*EXERCISE AIM*:
Output, exactly as written, the lines below from the one that has "automation, you can" through the one that has "national origin, political"; nothing else, and no pictures.

*DATA EXTRACTS*:
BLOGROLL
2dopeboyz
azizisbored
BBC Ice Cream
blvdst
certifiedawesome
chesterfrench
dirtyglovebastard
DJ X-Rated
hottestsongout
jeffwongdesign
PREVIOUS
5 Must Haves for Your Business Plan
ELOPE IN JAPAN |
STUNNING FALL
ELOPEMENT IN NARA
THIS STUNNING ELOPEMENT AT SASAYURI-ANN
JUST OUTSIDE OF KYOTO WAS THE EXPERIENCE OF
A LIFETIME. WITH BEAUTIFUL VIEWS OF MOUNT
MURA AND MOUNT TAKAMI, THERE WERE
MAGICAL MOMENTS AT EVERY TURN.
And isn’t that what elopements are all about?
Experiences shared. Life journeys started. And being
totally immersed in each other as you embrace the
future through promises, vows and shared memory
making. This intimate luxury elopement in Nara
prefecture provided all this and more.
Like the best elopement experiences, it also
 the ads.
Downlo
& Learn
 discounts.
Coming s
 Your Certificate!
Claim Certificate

* * *

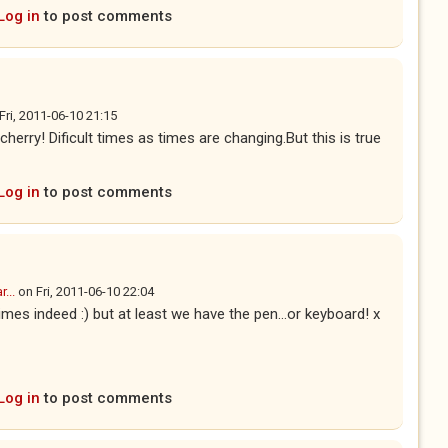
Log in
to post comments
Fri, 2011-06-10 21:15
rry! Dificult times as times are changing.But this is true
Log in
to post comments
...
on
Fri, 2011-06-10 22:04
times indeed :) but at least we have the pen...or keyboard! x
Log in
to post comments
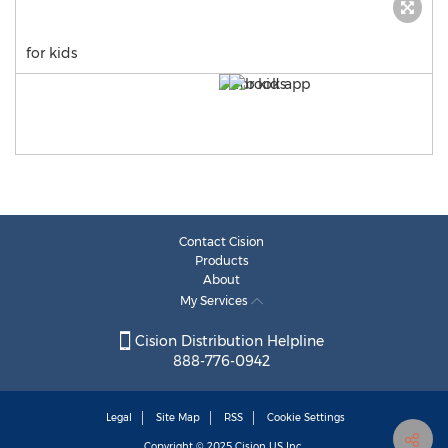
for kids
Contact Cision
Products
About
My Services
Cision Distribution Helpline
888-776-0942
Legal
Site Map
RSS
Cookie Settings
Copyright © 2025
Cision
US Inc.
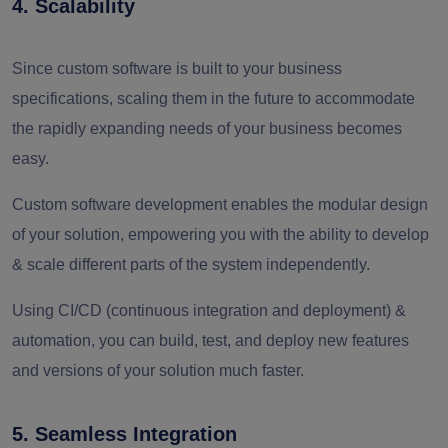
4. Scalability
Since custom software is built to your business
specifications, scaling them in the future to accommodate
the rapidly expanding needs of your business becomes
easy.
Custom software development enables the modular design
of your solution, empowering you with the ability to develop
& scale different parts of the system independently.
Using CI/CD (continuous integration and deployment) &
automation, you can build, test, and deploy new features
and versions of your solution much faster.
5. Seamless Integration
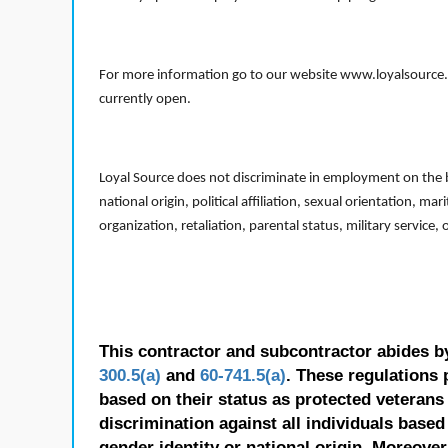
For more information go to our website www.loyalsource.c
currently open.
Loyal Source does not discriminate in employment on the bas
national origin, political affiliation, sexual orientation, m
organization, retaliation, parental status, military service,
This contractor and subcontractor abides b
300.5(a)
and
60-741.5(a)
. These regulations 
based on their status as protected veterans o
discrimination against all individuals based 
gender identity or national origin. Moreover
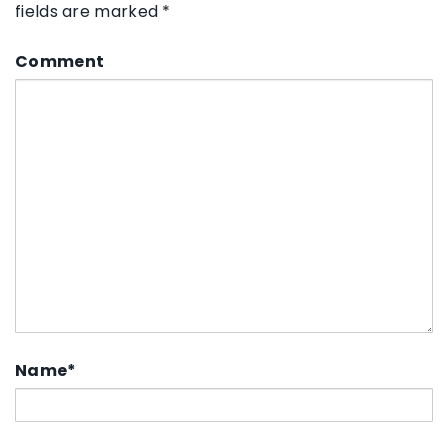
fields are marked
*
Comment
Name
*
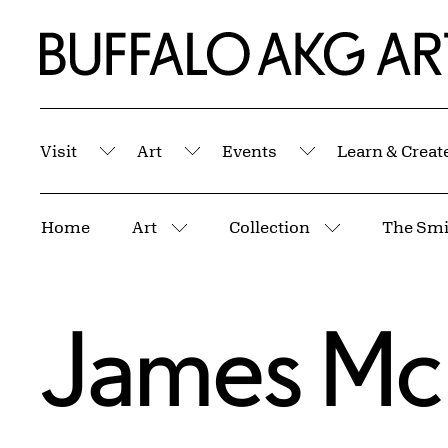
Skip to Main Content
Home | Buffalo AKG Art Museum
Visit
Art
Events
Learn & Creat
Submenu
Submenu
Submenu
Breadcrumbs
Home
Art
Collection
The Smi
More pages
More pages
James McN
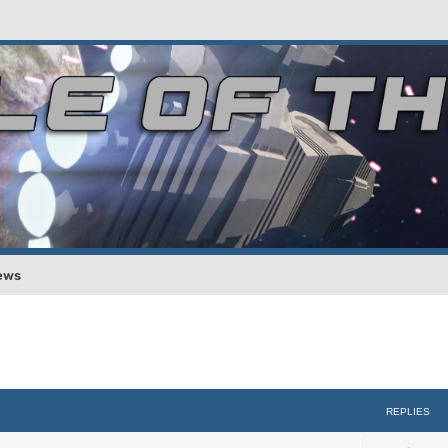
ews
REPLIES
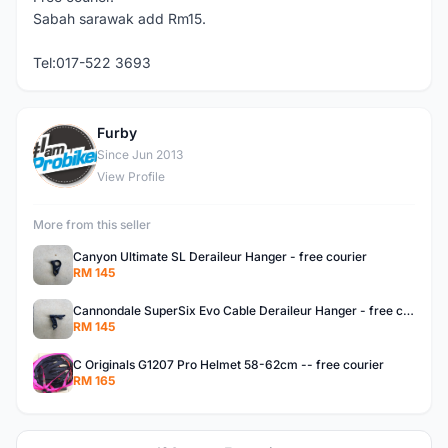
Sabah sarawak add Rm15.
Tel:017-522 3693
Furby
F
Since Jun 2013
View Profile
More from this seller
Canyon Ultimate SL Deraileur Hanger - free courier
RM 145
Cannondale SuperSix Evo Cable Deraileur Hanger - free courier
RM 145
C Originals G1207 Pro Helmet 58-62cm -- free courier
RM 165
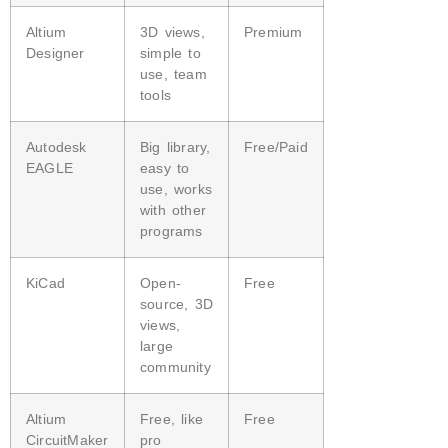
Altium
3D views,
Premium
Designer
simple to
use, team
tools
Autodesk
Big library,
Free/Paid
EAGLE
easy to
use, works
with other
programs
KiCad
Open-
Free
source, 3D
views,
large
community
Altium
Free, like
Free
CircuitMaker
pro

...

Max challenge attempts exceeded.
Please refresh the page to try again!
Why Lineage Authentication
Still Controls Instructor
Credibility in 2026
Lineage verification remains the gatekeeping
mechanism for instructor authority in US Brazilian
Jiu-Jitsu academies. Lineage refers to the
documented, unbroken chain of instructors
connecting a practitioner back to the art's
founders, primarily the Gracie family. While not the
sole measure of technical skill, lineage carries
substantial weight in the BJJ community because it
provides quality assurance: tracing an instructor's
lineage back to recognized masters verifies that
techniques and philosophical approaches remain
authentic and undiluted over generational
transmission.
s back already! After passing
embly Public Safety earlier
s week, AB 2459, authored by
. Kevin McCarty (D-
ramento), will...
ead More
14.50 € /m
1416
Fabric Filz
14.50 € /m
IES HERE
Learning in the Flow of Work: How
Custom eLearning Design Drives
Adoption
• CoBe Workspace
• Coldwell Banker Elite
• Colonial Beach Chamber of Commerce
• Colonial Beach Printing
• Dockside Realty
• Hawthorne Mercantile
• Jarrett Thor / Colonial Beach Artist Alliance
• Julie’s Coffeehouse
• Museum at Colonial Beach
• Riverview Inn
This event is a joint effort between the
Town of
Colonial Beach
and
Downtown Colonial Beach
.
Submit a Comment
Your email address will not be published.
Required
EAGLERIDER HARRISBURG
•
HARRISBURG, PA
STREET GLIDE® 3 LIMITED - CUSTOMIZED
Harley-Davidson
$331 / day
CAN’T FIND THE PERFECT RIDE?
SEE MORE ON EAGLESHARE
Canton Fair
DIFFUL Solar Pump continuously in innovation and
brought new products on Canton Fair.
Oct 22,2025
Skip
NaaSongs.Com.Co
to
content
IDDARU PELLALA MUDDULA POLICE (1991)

*RESPONSE TO THE TASK*:
automation, you can build, test, and deploy new features
and versions of your solution much faster.
5. Seamless Integration
For more information go to our website www.loyalsource.c
currently open.
Loyal Source does not discriminate in employment on the bas
national origin, political affiliation, sexual orientation, m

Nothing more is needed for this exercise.